Beginning at the line that contains "Coniugato con Paterni Marcella", output each line exactly through the end of the records, and drop any pictures.
- - - - - - -
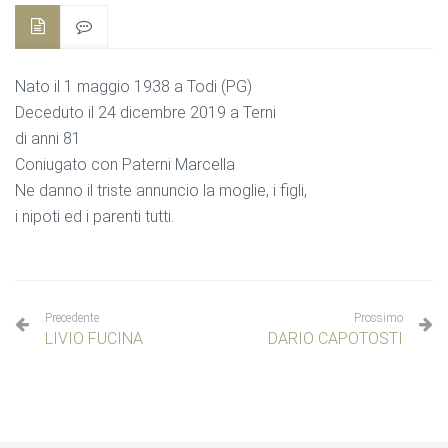
Nato il 1 maggio 1938 a Todi (PG)
Deceduto il 24 dicembre 2019 a Terni
di anni 81
Coniugato con Paterni Marcella
Ne danno il triste annuncio la moglie, i figli,
i nipoti ed i parenti tutti.
Precedente
Prossimo
LIVIO FUCINA
DARIO CAPOTOSTI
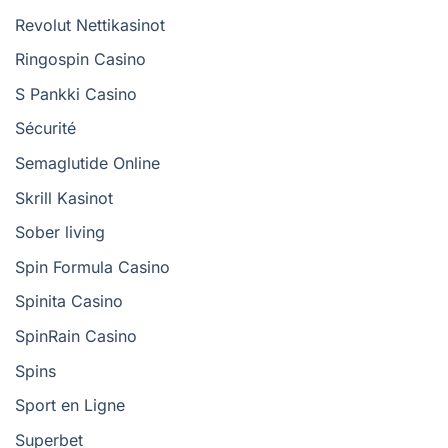
Revolut Nettikasinot
Ringospin Casino
S Pankki Casino
Sécurité
Semaglutide Online
Skrill Kasinot
Sober living
Spin Formula Casino
Spinita Casino
SpinRain Casino
Spins
Sport en Ligne
Superbet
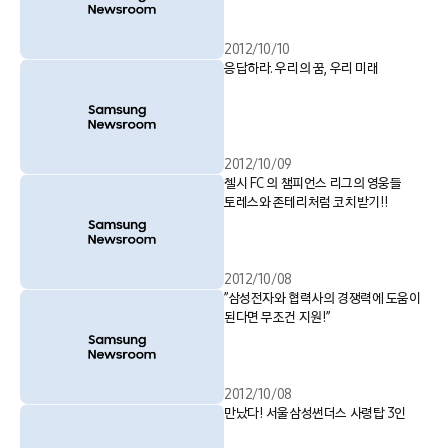
2012/10/10
응답하라. 우리의 꿈, 우리 미래
2012/10/09
첼시 FC 의 챔피언스 리그의 영웅들
토레스와 존테리처럼 코치받기!!
2012/10/08
”삼성전자와 협력사의 경쟁력에 도움이
된다면 무조건 지원!”
2012/10/08
만났다! 서울삼성썬더스 사령탑 3인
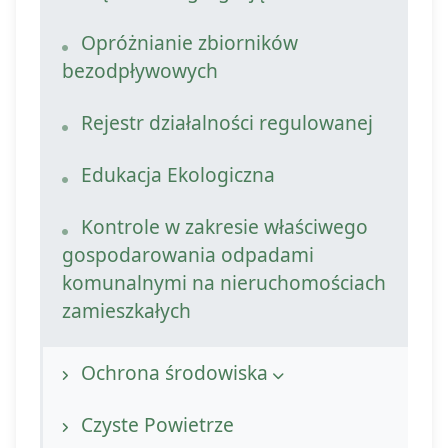
Opróżnianie zbiorników
bezodpływowych
Rejestr działalności regulowanej
Edukacja Ekologiczna
Kontrole w zakresie właściwego
gospodarowania odpadami
komunalnymi na nieruchomościach
zamieszkałych
Ochrona środowiska
Ochrona powietrza
Czyste Powietrze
- - - - - - -
**Result for this task:**
Coniugato con Paterni Marcella
Ne danno il triste annuncio la moglie, i figli,
i nipoti ed i parenti tutti.
Precedente
Prossimo
LIVIO FUCINA
DARIO CAPOTOSTI
Revolut Nettikasinot
Ringospin Casino
S Pankki Casino
Sécurité
Semaglutide Online
Skrill Kasinot
Sober living
Spin Formula Casino
Spinita Casino
SpinRain Casino
Spins
Sport en Ligne
Superbet
2012/10/10
응답하라. 우리의 꿈, 우리 미래
2012/10/09
첼시 FC 의 챔피언스 리그의 영웅들
토레스와 존테리처럼 코치받기!!
2012/10/08
”삼성전자와 협력사의 경쟁력에 도움이
된다면 무조건 지원!”
2012/10/08
만났다! 서울삼성썬더스 사령탑 3인
Opróżnianie zbiorników
bezodpływowych
Rejestr działalności regulowanej
Edukacja Ekologiczna
Kontrole w zakresie właściwego
gospodarowania odpadami
komunalnymi na nieruchomościach
zamieszkałych
Ochrona środowiska
Ochrona powietrza
Czyste Powietrze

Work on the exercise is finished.